Isn't the output pretty much the same for these two?

chiphead


----------



## michiganstud (Feb 27, 2006)

chiphead said:


> Isn't the output pretty much the same for these two?
> 
> chiphead


 
The Strion is 12,000 cp

The Stinger is 15,000 cp

The strion is very small and easy to carry.


----------



## VWTim (Feb 27, 2006)

The output is similar, although the Stinger, at least the Poly Stinger at work, has a little larger hotspot while the Strion really focus's the light and throws better.


----------



## powernoodle (Feb 27, 2006)

You can tell the differency with your eyeballs. The Stinger is brighter. :wave:


----------



## Phaserburn (Feb 27, 2006)

To me, the Stinger and Strion are in the same classification and ballpark as far as output goes. You'd need to see them side by side to say the Stinger is brighter; unlike, say, comparing it to a MC60 or ROP. So having said that, the Strion is ALOT smaller, lighter, and throws just as well or better, according to Flashlightreviews measurements. The Strion also seems to have a whiter output to me, YMMV. Bottom line, the Strion goes everywhere in a pocket; the Stinger doesn't.


----------



## powernoodle (Feb 27, 2006)

Phaserburn said:


> the Strion . . . throws just as well or better, according to Flashlightreviews measurements.



Well, not really.  It shows throw (Lux) at ~9720 and ~7000 overall for the Stinger, and 7246 and 5000, respectively, for the Strion. Those numbers comport with what my eyeballs see, too, with the Strion being about 2/3 or 3/4 as bright as the Stinger. Not a huge difference, but certainly noticeable. 

peace


----------



## Blazer (Feb 27, 2006)

IMHO, the small difference in lumens is made up by the size and ease of carry of the Strion, there's one on my duty belt now, where there used to be a Stinger XT. Much better and less obtrusive on my belt.


----------



## lightplay22 (Feb 27, 2006)

My stinger put out more light than my strion.
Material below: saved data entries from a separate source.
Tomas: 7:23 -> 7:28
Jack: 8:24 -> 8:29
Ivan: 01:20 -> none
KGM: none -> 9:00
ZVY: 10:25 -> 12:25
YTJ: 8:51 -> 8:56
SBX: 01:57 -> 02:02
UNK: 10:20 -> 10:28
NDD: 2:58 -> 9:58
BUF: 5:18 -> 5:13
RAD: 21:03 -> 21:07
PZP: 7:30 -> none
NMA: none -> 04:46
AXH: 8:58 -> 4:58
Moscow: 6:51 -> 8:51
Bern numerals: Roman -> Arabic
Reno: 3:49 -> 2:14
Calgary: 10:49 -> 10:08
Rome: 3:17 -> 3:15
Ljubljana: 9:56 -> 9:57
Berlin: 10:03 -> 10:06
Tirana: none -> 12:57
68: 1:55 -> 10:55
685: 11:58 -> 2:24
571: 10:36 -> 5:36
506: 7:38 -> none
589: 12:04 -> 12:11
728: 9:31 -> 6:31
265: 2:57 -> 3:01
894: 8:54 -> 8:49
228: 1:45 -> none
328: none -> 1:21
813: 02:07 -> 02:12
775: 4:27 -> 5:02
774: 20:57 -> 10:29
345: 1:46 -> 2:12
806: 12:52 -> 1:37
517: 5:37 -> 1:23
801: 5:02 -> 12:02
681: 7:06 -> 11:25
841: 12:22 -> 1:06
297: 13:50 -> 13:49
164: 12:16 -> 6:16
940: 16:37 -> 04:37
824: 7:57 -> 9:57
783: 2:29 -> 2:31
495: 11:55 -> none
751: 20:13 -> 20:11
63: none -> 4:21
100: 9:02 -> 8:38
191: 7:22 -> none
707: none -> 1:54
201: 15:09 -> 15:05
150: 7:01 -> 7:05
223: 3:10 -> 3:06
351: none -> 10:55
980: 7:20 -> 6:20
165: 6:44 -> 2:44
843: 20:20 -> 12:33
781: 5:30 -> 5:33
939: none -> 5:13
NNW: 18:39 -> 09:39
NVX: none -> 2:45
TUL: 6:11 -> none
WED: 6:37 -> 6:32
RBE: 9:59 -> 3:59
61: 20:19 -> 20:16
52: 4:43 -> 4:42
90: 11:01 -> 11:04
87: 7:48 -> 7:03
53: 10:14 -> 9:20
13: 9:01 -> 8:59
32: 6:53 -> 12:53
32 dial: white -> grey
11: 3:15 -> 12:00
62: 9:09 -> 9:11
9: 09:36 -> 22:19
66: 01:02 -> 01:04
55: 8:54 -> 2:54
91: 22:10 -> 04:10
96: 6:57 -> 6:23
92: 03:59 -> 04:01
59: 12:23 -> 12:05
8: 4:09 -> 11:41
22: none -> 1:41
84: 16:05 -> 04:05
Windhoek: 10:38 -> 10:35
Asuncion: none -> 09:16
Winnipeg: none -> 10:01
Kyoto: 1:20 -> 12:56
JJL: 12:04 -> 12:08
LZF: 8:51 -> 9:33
I used to carry a stinger in a pocket of my carhart work pants, which now carries the strion. For general purpose needs the strion is great, but the stinger will illuminate a larger area.


----------



## Manzerick (Feb 28, 2006)

Not to get off the topic but.... 



I love the Stinger HP and Ultra Stinger. Not the same purposes but such great light output in a small package. Even the Ultra shows promise as it is really thin..

Just my 2 cents LOL


----------



## powernoodle (Feb 28, 2006)

I like 'em all. The UltraStinger probably the most.






_UtraStinger, Stinger, PolyStinger, and Strion._


----------



## kennyj (Mar 1, 2006)

The Stinger is a better base for mods. The body is just large enough to accomodate some serious power while still being smaller than its closest Maglite equivalent (the 2C.) An 18650-based battery pack with a new bulb and upgraded optics makes for a kicking light in a still-small package - in fact, its potential size/performance ratio is INSANE. As a standalone, stock light, though, I'd take the Strion.


----------



## jbieszke (Mar 1, 2006)

sorry to get off the subject, but how do you modify the stinger I have 3 with matched, zapped sanyo 3300 when fully charged holding about 4200. how can I modify to make them brighter?


----------



## chiphead (Mar 3, 2006)

Thanks guys for the feedback! I had a Stinger that I later made to an XP and gave to one of my sisters. Tens dollars says she's not taking care of it. So when I noticed the Strion I thought: same bang in a smaller package? I tried to mount a Stinger charger in my truck with no luck. I'd like to give a shot with a Strion and leave some of my batteries at home. The only source for Streamlight stuff here is Batteries Plus, I'll check them out.

chiphead


----------



## kennyj (Mar 3, 2006)

jbieszke said:


> sorry to get off the subject, but how do you modify the stinger I have 3 with matched, zapped sanyo 3300 when fully charged holding about 4200. how can I modify to make them brighter?



The only involved, obscenely-bright-or-long-running mod I'm personally familiar with is FM's 18650 battery adapter and accompanying bulbs (learning more is high on my todo list.) Check out the GB forum and the Incandescent forum for info.


----------